Per Pasqua l’animale sacrificale per eccellenza era ed è tuttora il capretto, seguito a ruota dal suo parente l’agnello; tutte e tre le grandi religioni monoteistiche prescrivono l’agnello come cibo rituale. L’Esodo aveva indicato agli ebrei l’agnello come cibo pasquale per eccellenza: “Nel 10 di questo mese ognuno si procuri un agnello per famiglia, un agnello per casa”. Pesah in ebraico significa “saltare oltre” e la festa commemora l’apoteosi degli interventi di Dio a favore del suo popolo, la liberazione dalla cattività in Egitto nel XIII secolo avanti Cristo e la protezione dei primogeniti maschi, a seguito del “passaggio” di Yahweh sulle case israelitiche che erano state contrassegnate con il sangue dell’agnello sacrificato. Non è quindi un caso che anche sulle nostre tavole per Pasqua ci sia l’agnello.

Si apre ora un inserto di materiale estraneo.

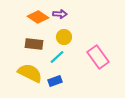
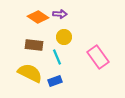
brown rectangle: moved 1 px down
cyan line: rotated 70 degrees counterclockwise
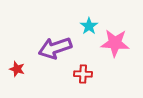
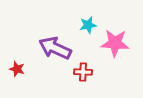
cyan star: moved 1 px left, 1 px up; rotated 24 degrees clockwise
purple arrow: rotated 44 degrees clockwise
red cross: moved 2 px up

Un animale espiatorio era al centro di numerosi miti classici che nel Medioevo furono interpretati come allegorie e anticipazioni della redenzione cristiana. Il dio Mitra aveva ucciso un toro per ordine del Sole e poi ne aveva diviso con lui le carni per contribuire alla gloria della creazione attraverso quel sacrificio; un ariete d’oro, successivamente immolato, si nascondeva nella nuvola inviata dalla madre Nefele per salvare Frisso ed Elle; essi si attaccarono al suo vello, ma Elle lasciò la presa e cadde nel mare che da lei prese nome, l’Ellesponto.

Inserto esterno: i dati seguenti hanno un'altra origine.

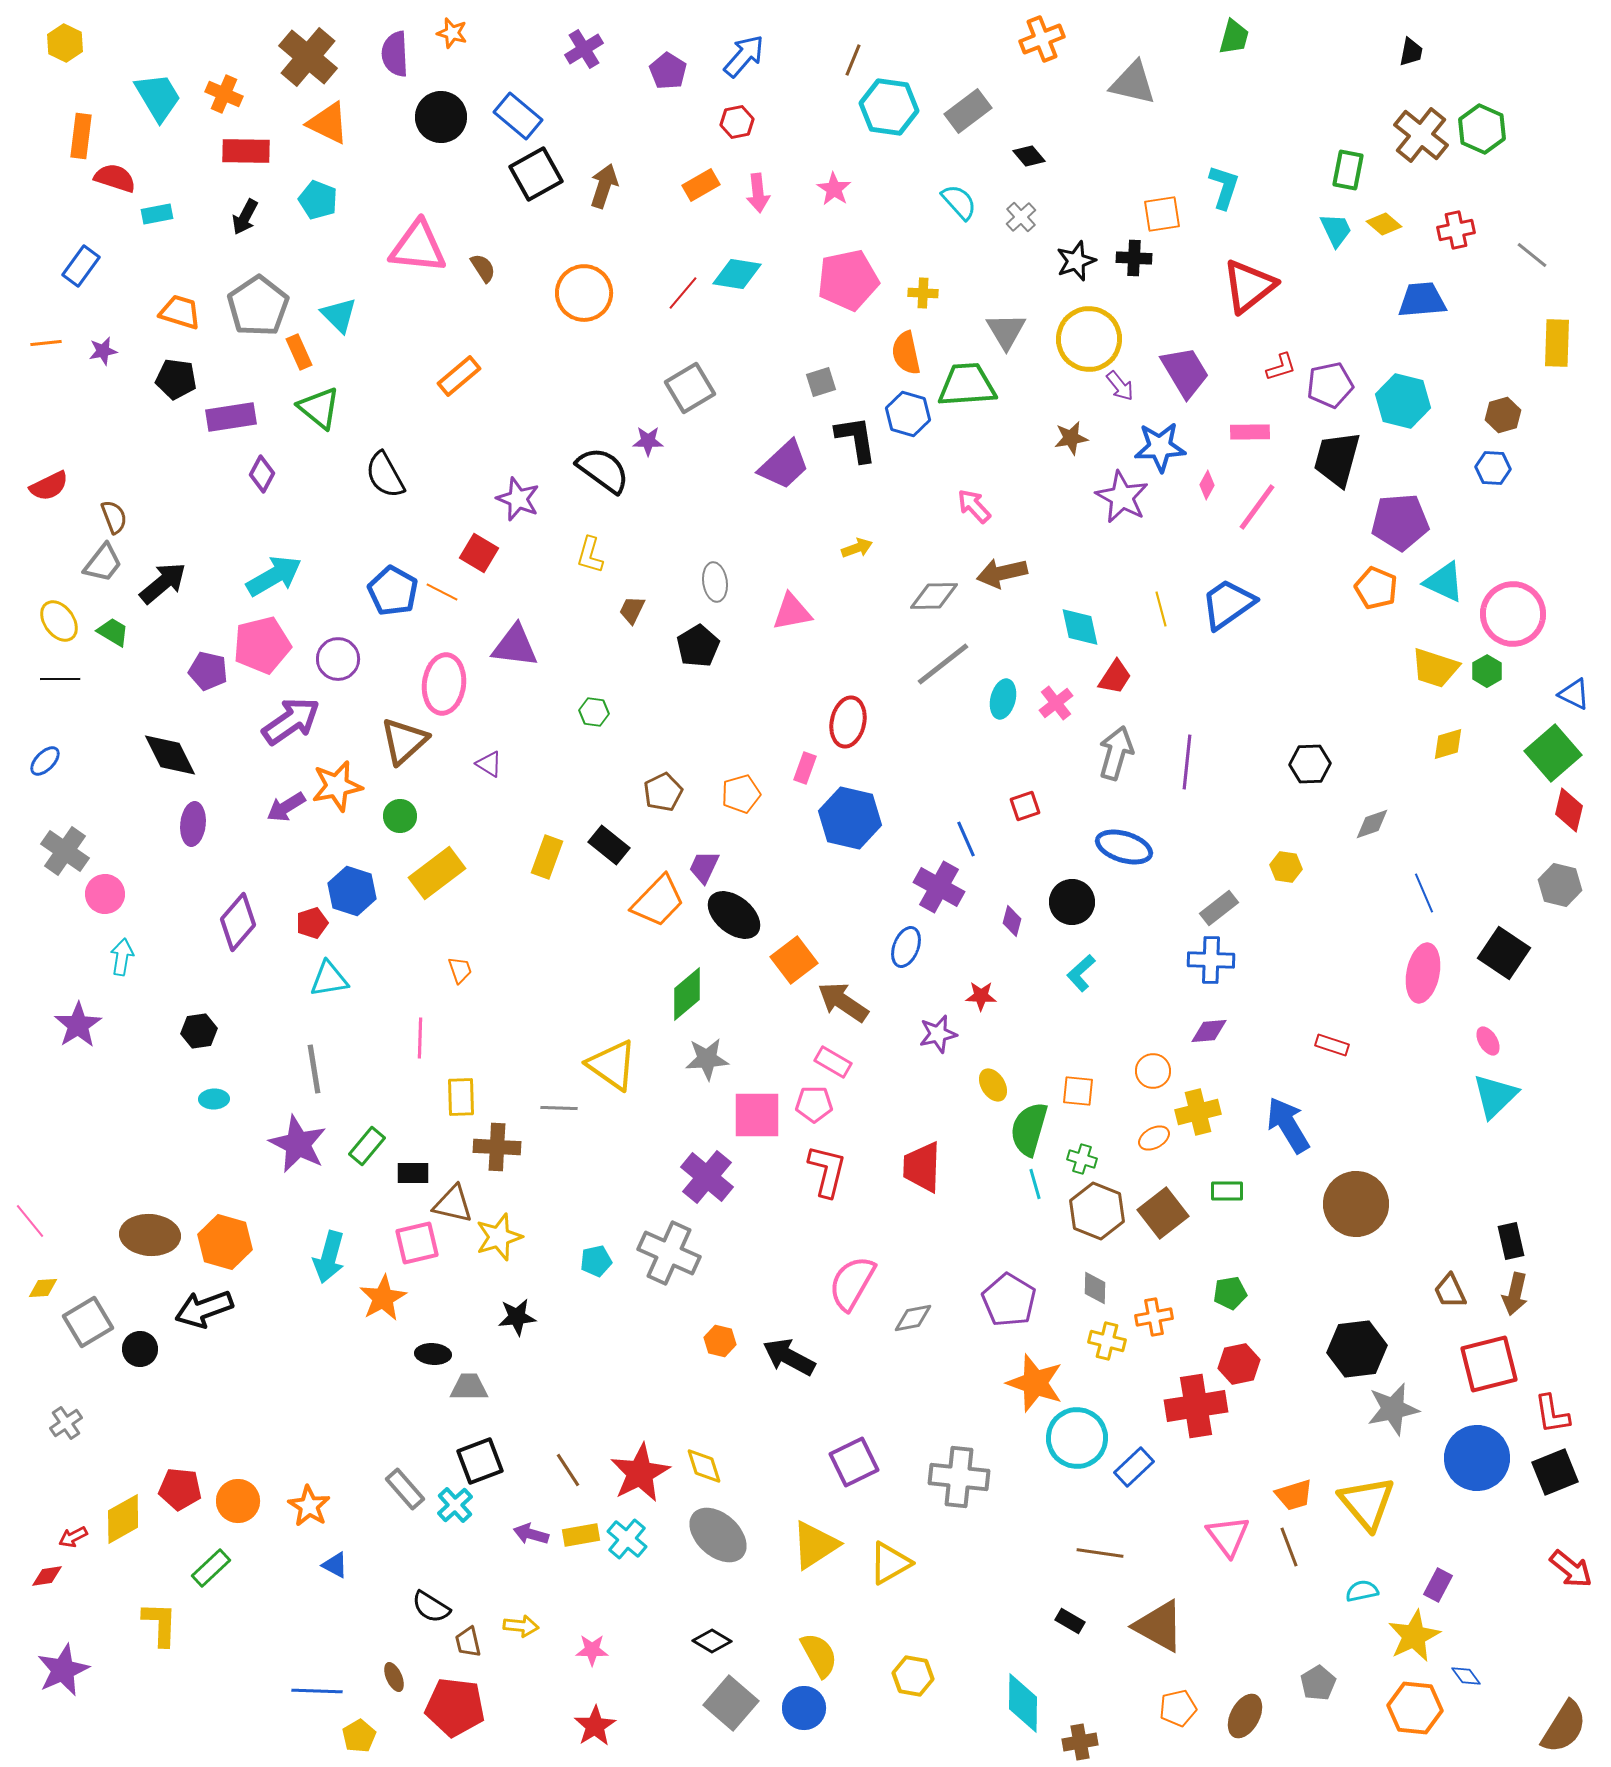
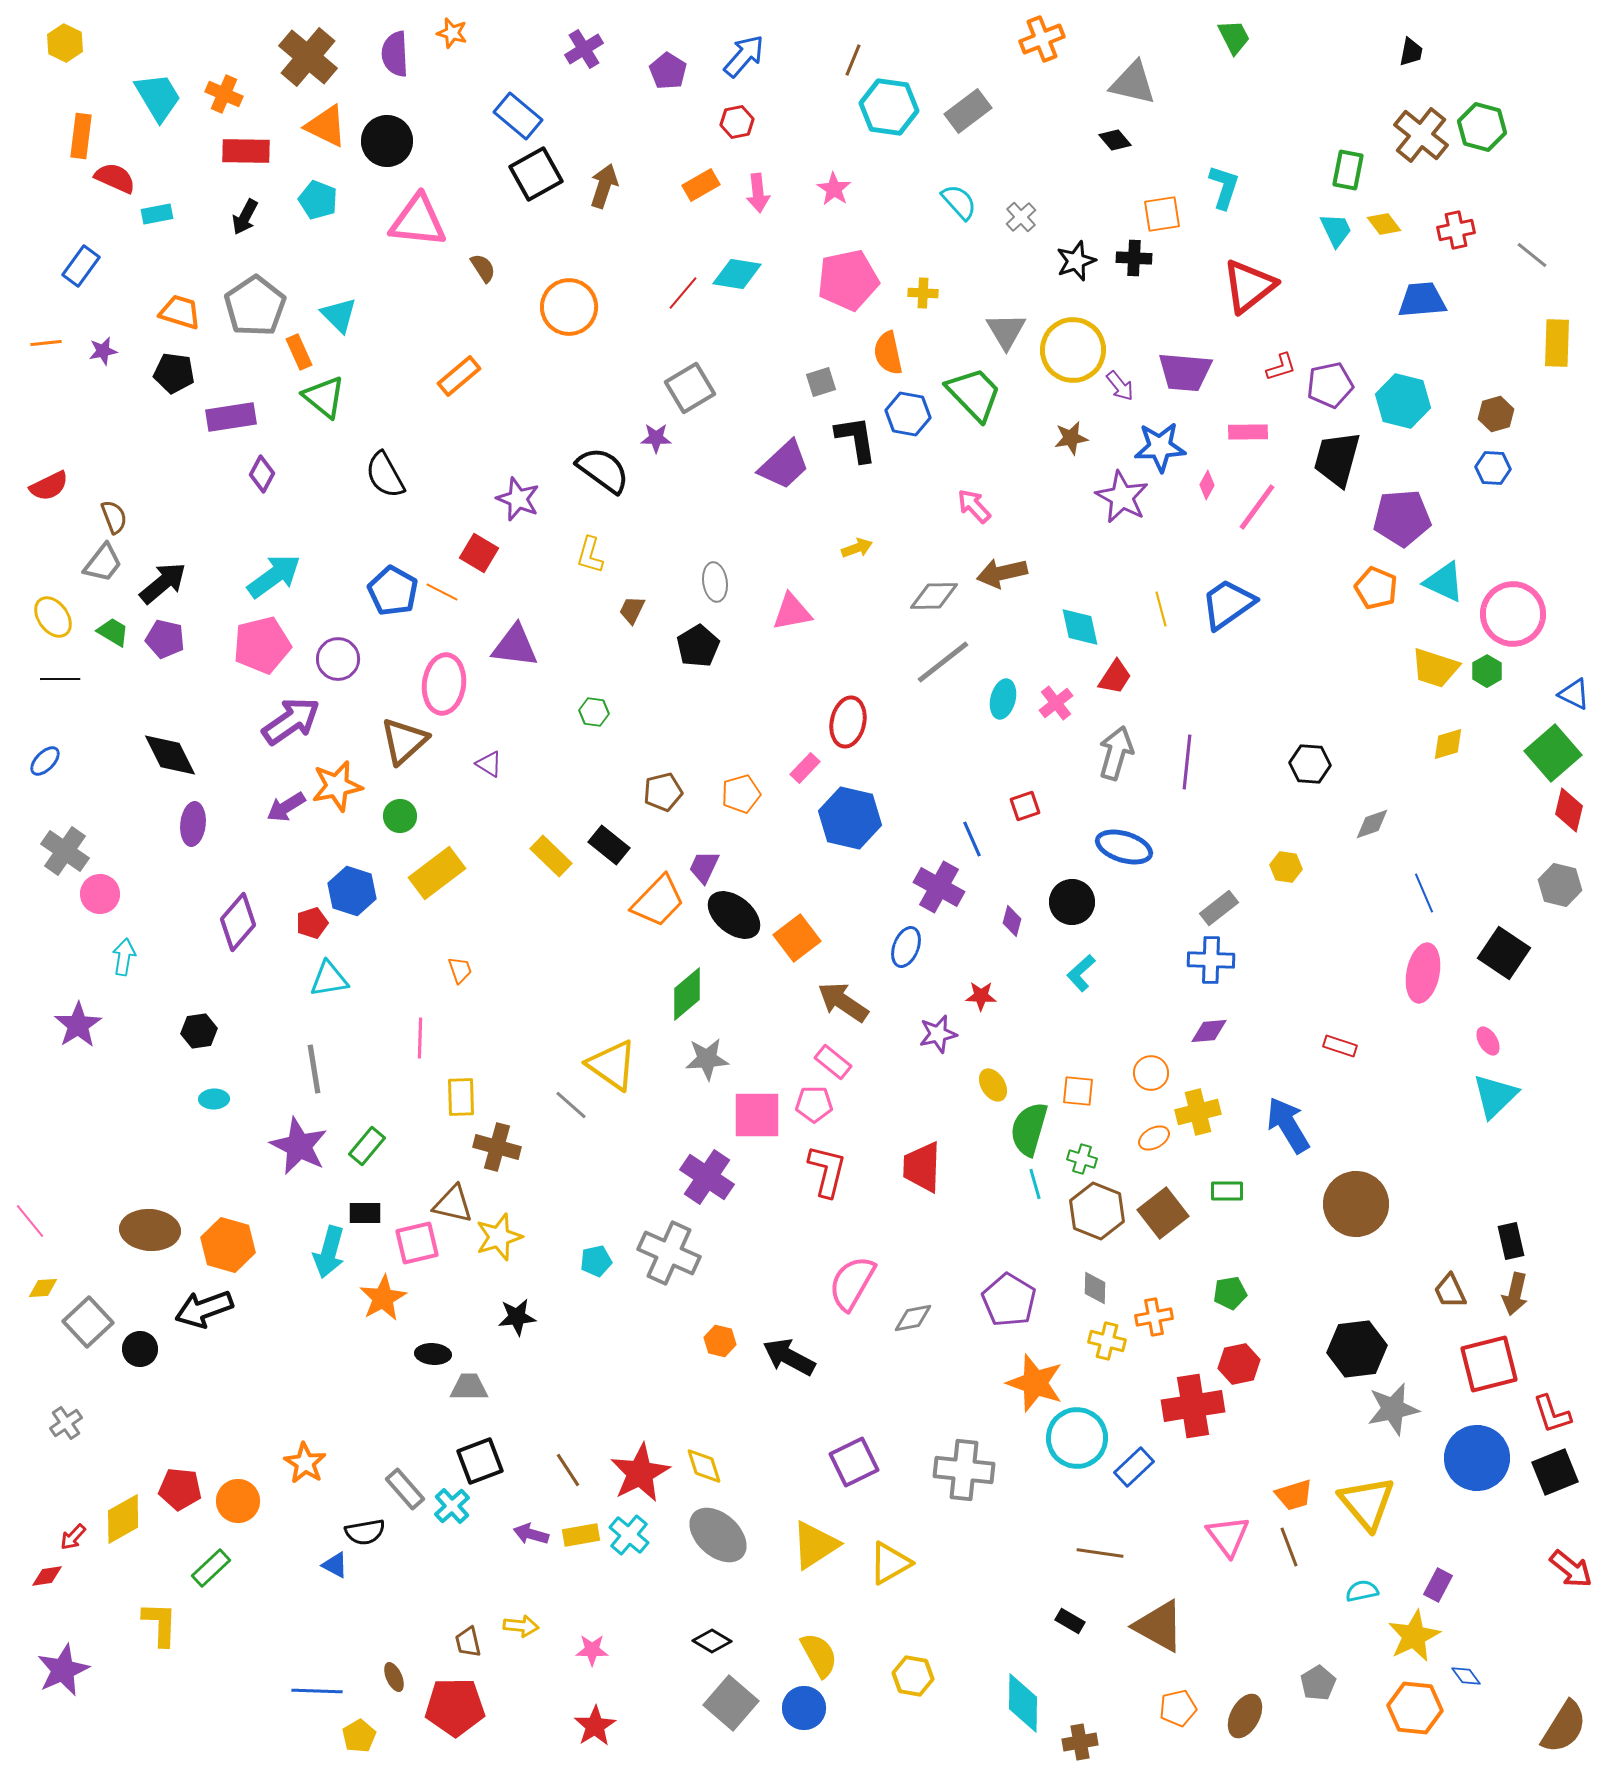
green trapezoid at (1234, 37): rotated 42 degrees counterclockwise
black circle at (441, 117): moved 54 px left, 24 px down
orange triangle at (328, 123): moved 2 px left, 3 px down
green hexagon at (1482, 129): moved 2 px up; rotated 9 degrees counterclockwise
black diamond at (1029, 156): moved 86 px right, 16 px up
red semicircle at (115, 178): rotated 6 degrees clockwise
yellow diamond at (1384, 224): rotated 12 degrees clockwise
pink triangle at (418, 247): moved 26 px up
orange circle at (584, 293): moved 15 px left, 14 px down
gray pentagon at (258, 306): moved 3 px left
yellow circle at (1089, 339): moved 16 px left, 11 px down
orange semicircle at (906, 353): moved 18 px left
purple trapezoid at (1185, 372): rotated 126 degrees clockwise
black pentagon at (176, 379): moved 2 px left, 6 px up
green trapezoid at (967, 385): moved 7 px right, 9 px down; rotated 50 degrees clockwise
green triangle at (319, 408): moved 5 px right, 11 px up
blue hexagon at (908, 414): rotated 6 degrees counterclockwise
brown hexagon at (1503, 415): moved 7 px left, 1 px up
pink rectangle at (1250, 432): moved 2 px left
purple star at (648, 441): moved 8 px right, 3 px up
purple pentagon at (1400, 522): moved 2 px right, 4 px up
cyan arrow at (274, 576): rotated 6 degrees counterclockwise
yellow ellipse at (59, 621): moved 6 px left, 4 px up
gray line at (943, 664): moved 2 px up
purple pentagon at (208, 671): moved 43 px left, 32 px up
black hexagon at (1310, 764): rotated 6 degrees clockwise
pink rectangle at (805, 768): rotated 24 degrees clockwise
brown pentagon at (663, 792): rotated 12 degrees clockwise
blue line at (966, 839): moved 6 px right
yellow rectangle at (547, 857): moved 4 px right, 1 px up; rotated 66 degrees counterclockwise
pink circle at (105, 894): moved 5 px left
cyan arrow at (122, 957): moved 2 px right
orange square at (794, 960): moved 3 px right, 22 px up
red rectangle at (1332, 1045): moved 8 px right, 1 px down
pink rectangle at (833, 1062): rotated 9 degrees clockwise
orange circle at (1153, 1071): moved 2 px left, 2 px down
gray line at (559, 1108): moved 12 px right, 3 px up; rotated 39 degrees clockwise
purple star at (298, 1144): moved 1 px right, 2 px down
brown cross at (497, 1147): rotated 12 degrees clockwise
black rectangle at (413, 1173): moved 48 px left, 40 px down
purple cross at (707, 1177): rotated 6 degrees counterclockwise
brown ellipse at (150, 1235): moved 5 px up
orange hexagon at (225, 1242): moved 3 px right, 3 px down
cyan arrow at (329, 1257): moved 5 px up
gray square at (88, 1322): rotated 12 degrees counterclockwise
red cross at (1196, 1406): moved 3 px left
red L-shape at (1552, 1414): rotated 9 degrees counterclockwise
gray cross at (959, 1477): moved 5 px right, 7 px up
cyan cross at (455, 1505): moved 3 px left, 1 px down
orange star at (309, 1506): moved 4 px left, 43 px up
red arrow at (73, 1537): rotated 20 degrees counterclockwise
cyan cross at (627, 1539): moved 2 px right, 4 px up
black semicircle at (431, 1607): moved 66 px left, 75 px up; rotated 42 degrees counterclockwise
red pentagon at (455, 1707): rotated 8 degrees counterclockwise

Al Museo Archeologico di Reggio Calabria, e in quello di Corinto in Grecia, sono esposte statue del dio greco Hermes raffigurato come crioforo (portatore di agnello), e sono praticamente identiche all’icona cristiana del Buon Pastore. Anche la Madonna può divenire pastorella: la Virgen Pastora non rara nell’iconologia spagnola, si trova in alcune artistiche decorazioni in ceramica sui muri delle strade di Siviglia. A Siracusa una magnifica coppia di arieti bronzei, uno dei quali è ora al museo Archeologico di Palermo, marcava la soglia di un edificio di epoca ellenistica. Gli arieti, versione “regale” dei docili agnelli, come le coppie di draghi nell’arte orientale, erano investiti della funzione di guardia equivalente a quella dei leoni o dei grifoni appaiati nell’arte occidentale.

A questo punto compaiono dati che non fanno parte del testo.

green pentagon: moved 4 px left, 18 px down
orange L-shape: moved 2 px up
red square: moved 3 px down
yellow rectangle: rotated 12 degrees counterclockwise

Il castrato (castr’agneddu o castragnello) è il prodotto di una mutilazione perpetrata al fine di fare ingrassare l’agnello e renderne le carni più tenere; in Sicilia è il vero protagonista delle grigliate in campagna, particolarmente nei giorni classici delle gite fuori porta (lunedì di Pasqua, 25 aprile, 1 maggio, Ferragosto) in cui i siciliani si riscoprono improvvisamente tutti amanti della natura. Sfortunatamente ciò non impedisce loro di lasciare spessi strati di immondizia a ricordo del loro passaggio; sono occasioni (anch’esse quasi “comandate”) per abboffate pantagrueliche, e vi riappare forse l’inconscio ricordo dello Al-id al-kabìr, una delle più importanti feste del calendario musulmano che rievoca il sacrificio di Ismaele, e viene celebrata cinquanta giorni dopo la chiusura del mese di digiuno, il Ramadan. In occasione della festa, che coincide anche con la fine del pellegrinaggio alla Mecca, i musulmani si nutrono di un ovino che rappresenta l’animale che sostituì il figlio di Abramo Ismaele (Isacco per i cristiani).
Si precisa che debba avere almeno un anno, perché l’arcangelo Gabriele lo afferrò dalle corna, e che se ne debba mettere da parte un quarto per i poveri secondo la zakat, l’elemosina prescritta dal Corano che è uno dei cinque pilastri dell’Islam. Durante Al-’id al-kabìr vengono macellati montoni e agnelli in numero così impressionante che nelle città di molti paesi islamici le strade finiscono per essere ingombrate (e impuzzate…) da veri e propri cumuli di carcasse di animali sanguinanti. Oggi per fortuna in Arabia Saudita la carne rimasta non viene gettata via, ma messa in scatola e distribuita dal governo nei paesi poveri.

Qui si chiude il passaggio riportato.